> **PROBLEM REQUIREMENTS**: In the records below, find the line with "Trunk Shows (371, 123)" and repeat it and every line after it, exactly, without any pictures.

> **PROVIDED MATERIAL**:
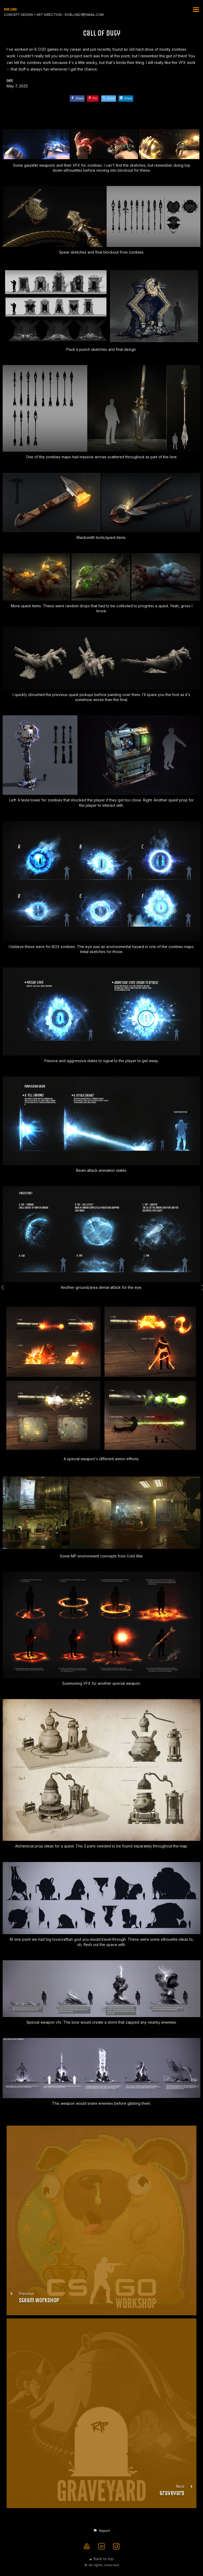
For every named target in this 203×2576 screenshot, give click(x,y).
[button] (101, 2531)
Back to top (101, 2558)
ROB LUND (10, 9)
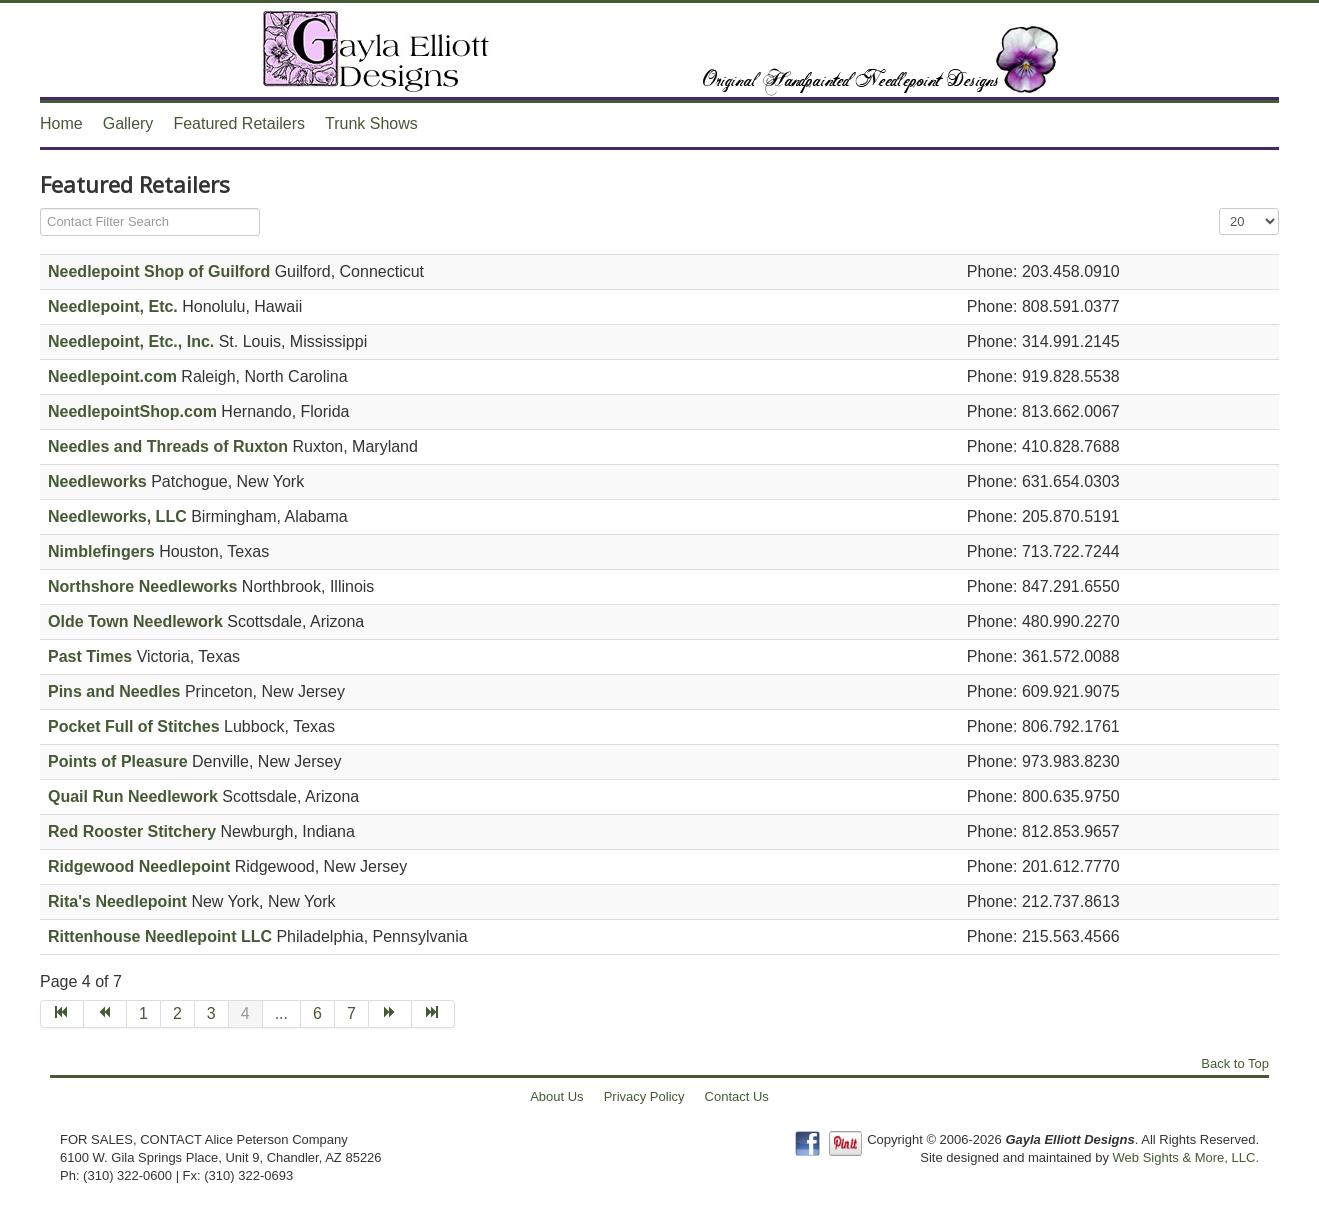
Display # (1219, 208)
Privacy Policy (644, 1096)
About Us (556, 1096)
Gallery (128, 123)
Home (61, 123)
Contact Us (737, 1096)
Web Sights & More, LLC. (1186, 1157)
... (281, 1013)
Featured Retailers (239, 123)
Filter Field (40, 208)
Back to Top (1235, 1063)
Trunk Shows (371, 123)
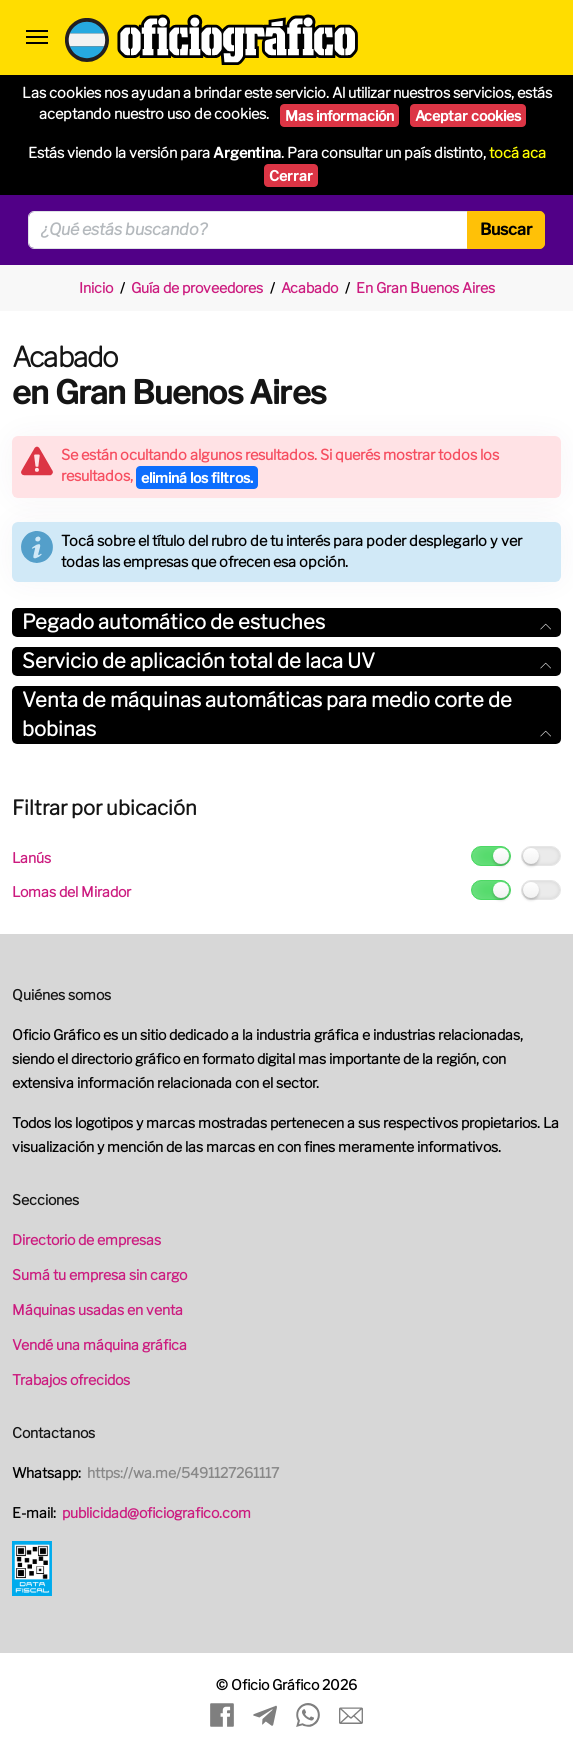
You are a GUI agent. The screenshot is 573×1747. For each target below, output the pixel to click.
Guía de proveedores (197, 287)
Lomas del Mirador (71, 891)
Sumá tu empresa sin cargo (99, 1274)
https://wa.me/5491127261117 (183, 1472)
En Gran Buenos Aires (425, 287)
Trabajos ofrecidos (71, 1379)
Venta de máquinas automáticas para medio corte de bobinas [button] (286, 714)
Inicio (96, 287)
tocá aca (517, 153)
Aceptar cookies (468, 115)
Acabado (309, 287)
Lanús (31, 857)
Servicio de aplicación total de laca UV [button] (286, 661)
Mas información (339, 115)
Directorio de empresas (86, 1239)
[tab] (286, 622)
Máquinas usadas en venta (97, 1309)
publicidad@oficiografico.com (156, 1512)
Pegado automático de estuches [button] (286, 622)
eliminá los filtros (197, 477)
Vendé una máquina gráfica (99, 1344)
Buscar (506, 229)
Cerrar (291, 175)
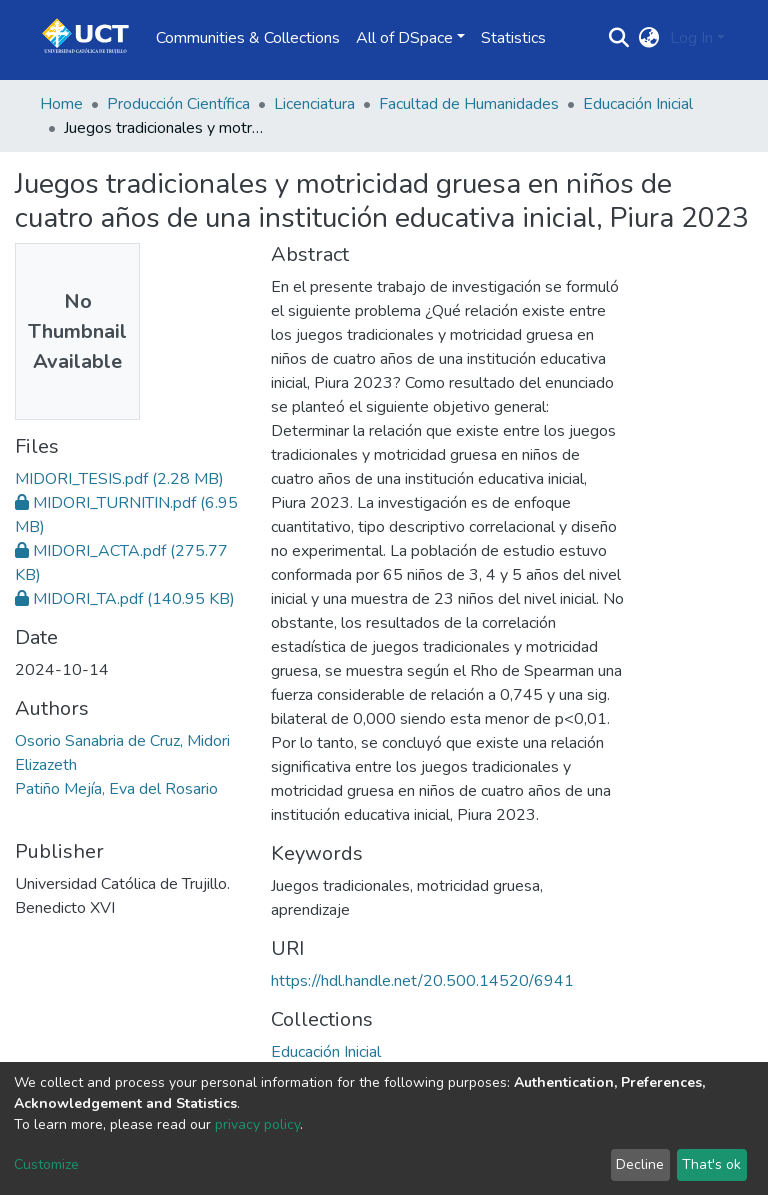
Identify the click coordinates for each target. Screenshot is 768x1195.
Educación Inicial (638, 104)
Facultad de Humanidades (469, 104)
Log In (691, 38)
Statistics (513, 38)
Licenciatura (314, 104)
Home (61, 104)
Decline (640, 1164)
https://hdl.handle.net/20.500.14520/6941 (422, 981)
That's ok (711, 1164)
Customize (46, 1164)
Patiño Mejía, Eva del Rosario (116, 789)
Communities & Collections (248, 38)
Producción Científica (178, 104)
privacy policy (257, 1124)
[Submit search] (619, 38)
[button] (649, 38)
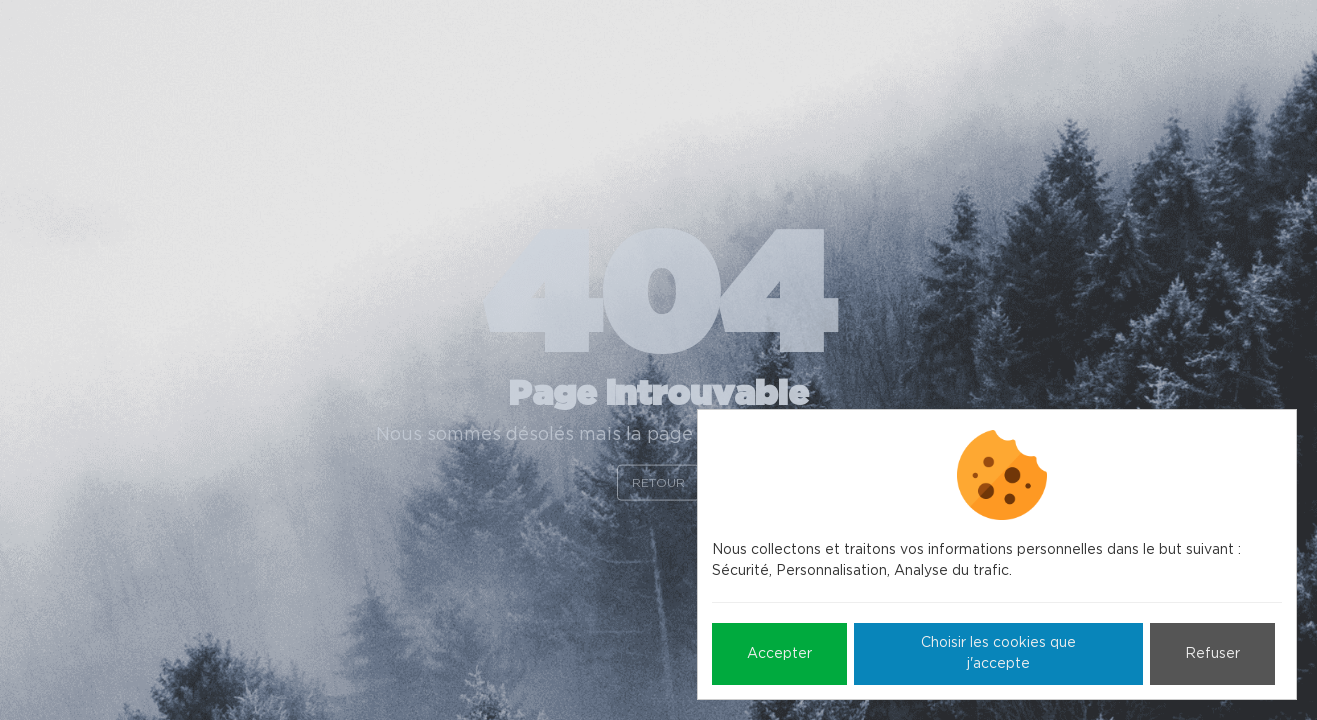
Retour (658, 482)
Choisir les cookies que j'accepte (998, 653)
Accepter (779, 654)
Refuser (1212, 654)
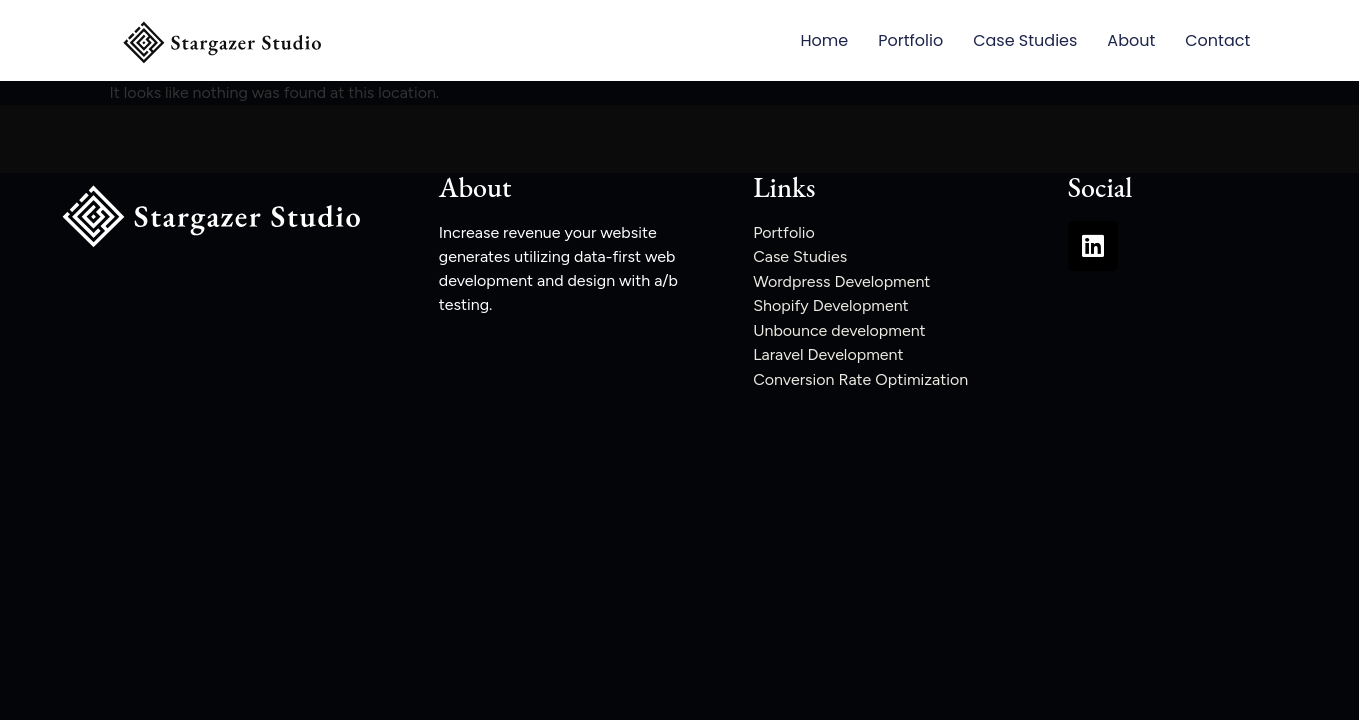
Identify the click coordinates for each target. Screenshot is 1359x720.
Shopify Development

> **TASK SOLUTION**:
Trunk Shows (371, 123)
You are a GUI agent. The screenshot is 573×1747. For each target below, output the pixel to click.
Guía de proveedores (197, 287)
Lomas del Mirador (71, 891)
Sumá tu empresa sin cargo (99, 1274)
https://wa.me/5491127261117 (183, 1472)
En Gran Buenos Aires (425, 287)
Trabajos ofrecidos (71, 1379)
Venta de máquinas automáticas para medio corte de bobinas [button] (286, 714)
Inicio (96, 287)
tocá aca (517, 153)
Aceptar cookies (468, 115)
Acabado (309, 287)
Lanús (31, 857)
Servicio de aplicación total de laca UV [button] (286, 661)
Mas información (339, 115)
Directorio de empresas (86, 1239)
[tab] (286, 622)
Máquinas usadas en venta (97, 1309)
publicidad@oficiografico.com (156, 1512)
Pegado automático de estuches [button] (286, 622)
eliminá los filtros (197, 477)
Vendé una máquina gráfica (99, 1344)
Buscar (506, 229)
Cerrar (291, 175)
Identify the click coordinates for each target. Screenshot is 768x1195.
Educación Inicial (638, 104)
Facultad de Humanidades (469, 104)
Log In (691, 38)
Statistics (513, 38)
Licenciatura (314, 104)
Home (61, 104)
Decline (640, 1164)
https://hdl.handle.net/20.500.14520/6941 (422, 981)
That's ok (711, 1164)
Customize (46, 1164)
Patiño Mejía, Eva del Rosario (116, 789)
Communities & Collections (248, 38)
Producción Científica (178, 104)
privacy policy (257, 1124)
[Submit search] (619, 38)
[button] (649, 38)
Retour (658, 482)
Choisir les cookies que j'accepte (998, 653)
Accepter (779, 654)
Refuser (1212, 654)
Identify the click coordinates for each target. Screenshot is 1359x720.
Shopify Development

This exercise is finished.